Soros 'dark money'
behind ads urging Republicans to impeach Trump
Millions of dollars targeting GOP lawmakers in swing
districts
WND Staff By WND Staff
Published November 22, 2019 at 7:54pm
A multi-million-dollar ad blitz that features military
veterans urging vulnerable Republicans in swing districts to support the
impeachment inquiry into President Trump is funded by a progressive "dark
money" group backed by billionaire left-wing activist George Soros.
The ads were scheduled to air this week on "Fox and
Friends," a favorite show of the president, in the Washington, D.C.,
market and in 13 Republican-held congressional districts, the
Daily Caller News Foundation reported.
The military veterans in the ads urge Republican
representatives to "put country over politics" by holding Trump
accountable for "abusing his office and risking national security for his
own gain."
"Dark money" refers to political spending by
non-profits that are not required to disclose their donors.
The Daily Caller said the ads disclose they're paid for
by the group Defend American Democracy.

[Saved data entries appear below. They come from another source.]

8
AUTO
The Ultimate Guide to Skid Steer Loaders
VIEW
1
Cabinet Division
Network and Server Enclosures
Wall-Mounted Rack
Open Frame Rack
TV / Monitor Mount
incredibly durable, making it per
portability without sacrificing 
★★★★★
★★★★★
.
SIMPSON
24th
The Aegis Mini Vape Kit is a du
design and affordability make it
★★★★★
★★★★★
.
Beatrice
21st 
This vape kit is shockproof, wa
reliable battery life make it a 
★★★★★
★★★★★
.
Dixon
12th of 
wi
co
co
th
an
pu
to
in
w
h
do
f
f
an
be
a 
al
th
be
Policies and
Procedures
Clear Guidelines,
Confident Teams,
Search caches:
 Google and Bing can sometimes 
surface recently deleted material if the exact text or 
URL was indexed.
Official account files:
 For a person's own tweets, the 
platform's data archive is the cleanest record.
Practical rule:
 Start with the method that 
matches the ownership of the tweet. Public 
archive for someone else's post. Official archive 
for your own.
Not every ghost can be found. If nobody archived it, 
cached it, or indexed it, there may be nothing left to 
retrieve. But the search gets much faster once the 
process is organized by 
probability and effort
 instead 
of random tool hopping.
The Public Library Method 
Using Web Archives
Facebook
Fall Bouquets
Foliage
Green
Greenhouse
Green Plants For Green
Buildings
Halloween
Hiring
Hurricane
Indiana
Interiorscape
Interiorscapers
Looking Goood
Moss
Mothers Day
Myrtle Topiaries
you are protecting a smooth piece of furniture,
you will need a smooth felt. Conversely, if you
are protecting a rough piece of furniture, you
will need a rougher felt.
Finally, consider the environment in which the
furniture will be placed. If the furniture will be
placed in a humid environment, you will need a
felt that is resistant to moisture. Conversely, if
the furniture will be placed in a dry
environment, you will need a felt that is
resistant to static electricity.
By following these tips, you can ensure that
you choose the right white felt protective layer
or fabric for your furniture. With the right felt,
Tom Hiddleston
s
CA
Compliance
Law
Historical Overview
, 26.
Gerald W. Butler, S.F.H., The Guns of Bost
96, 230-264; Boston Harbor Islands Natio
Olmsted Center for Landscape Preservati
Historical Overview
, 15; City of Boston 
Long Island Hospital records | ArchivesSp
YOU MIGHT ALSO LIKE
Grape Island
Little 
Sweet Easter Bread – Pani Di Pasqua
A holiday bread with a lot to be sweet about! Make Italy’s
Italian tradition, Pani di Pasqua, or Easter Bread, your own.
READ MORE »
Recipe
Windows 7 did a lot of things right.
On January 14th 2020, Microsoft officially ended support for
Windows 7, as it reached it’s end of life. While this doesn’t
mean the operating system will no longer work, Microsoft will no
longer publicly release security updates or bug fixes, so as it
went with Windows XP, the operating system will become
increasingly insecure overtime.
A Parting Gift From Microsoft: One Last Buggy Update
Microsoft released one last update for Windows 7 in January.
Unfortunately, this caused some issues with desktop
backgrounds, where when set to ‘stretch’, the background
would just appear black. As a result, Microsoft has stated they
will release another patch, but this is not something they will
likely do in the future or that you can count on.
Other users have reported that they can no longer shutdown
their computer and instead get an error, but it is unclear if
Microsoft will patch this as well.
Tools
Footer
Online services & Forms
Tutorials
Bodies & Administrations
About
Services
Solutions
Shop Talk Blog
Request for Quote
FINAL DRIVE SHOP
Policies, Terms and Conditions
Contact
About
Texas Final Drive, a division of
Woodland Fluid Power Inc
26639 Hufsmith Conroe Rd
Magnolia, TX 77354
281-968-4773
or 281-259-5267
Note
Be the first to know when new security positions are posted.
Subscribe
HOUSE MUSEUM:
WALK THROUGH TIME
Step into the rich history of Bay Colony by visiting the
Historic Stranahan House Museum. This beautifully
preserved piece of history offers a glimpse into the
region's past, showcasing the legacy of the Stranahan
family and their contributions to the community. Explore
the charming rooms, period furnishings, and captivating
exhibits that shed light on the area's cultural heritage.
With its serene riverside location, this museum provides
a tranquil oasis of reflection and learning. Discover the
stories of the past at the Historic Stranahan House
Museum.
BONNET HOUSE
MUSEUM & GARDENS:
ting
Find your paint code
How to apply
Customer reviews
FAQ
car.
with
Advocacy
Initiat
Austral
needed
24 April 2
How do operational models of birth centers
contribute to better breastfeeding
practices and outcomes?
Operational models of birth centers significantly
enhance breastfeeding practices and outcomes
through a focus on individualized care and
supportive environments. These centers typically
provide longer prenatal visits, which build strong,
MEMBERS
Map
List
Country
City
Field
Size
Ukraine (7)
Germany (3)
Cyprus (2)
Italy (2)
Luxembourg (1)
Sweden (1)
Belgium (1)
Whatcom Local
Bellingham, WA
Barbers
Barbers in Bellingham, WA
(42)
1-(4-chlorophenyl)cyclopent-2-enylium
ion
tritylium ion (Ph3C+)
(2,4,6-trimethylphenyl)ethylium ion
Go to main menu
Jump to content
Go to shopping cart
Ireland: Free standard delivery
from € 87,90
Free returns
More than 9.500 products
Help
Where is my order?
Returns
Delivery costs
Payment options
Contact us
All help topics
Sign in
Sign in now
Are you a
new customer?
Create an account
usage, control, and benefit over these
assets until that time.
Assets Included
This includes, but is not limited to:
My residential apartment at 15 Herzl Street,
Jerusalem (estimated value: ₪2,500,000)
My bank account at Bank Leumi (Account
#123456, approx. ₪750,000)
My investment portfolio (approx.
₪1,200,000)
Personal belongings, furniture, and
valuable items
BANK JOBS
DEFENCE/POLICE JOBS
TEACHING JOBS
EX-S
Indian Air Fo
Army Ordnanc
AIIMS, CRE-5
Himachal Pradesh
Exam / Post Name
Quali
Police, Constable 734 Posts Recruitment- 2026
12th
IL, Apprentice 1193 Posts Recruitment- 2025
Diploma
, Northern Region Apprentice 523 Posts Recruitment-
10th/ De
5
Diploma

But D.C. business registration
documents reveal the group is one of the many projects of the Sixteen Thirty
Fund, a dark money nonprofit that received $4.5 million from Soros' Open
Society Policy Center between 2012 and 2017, according to Open Secrets.
The Sixteen Thirty Fund reported receiving $52 million
from a single anonymous donor in 2018. But as a 501(c)(4) nonprofit, the Daily
Caller noted, it is not required to disclose the identity of its donors.
Robert Maguire, a research director for the liberal
watchdog group Citizens for Responsibility and Ethics in Washington, told
Politico the Sixteen Thirty Fund is one of the few dark money funds that has
"gone into the $100 million-plus range."
The Sixteen Thirty Fund's best known project is
"Demand Justice," which spearheaded opposition to Supreme Court
Justice Brett Kavanaugh's confirmation in 2018.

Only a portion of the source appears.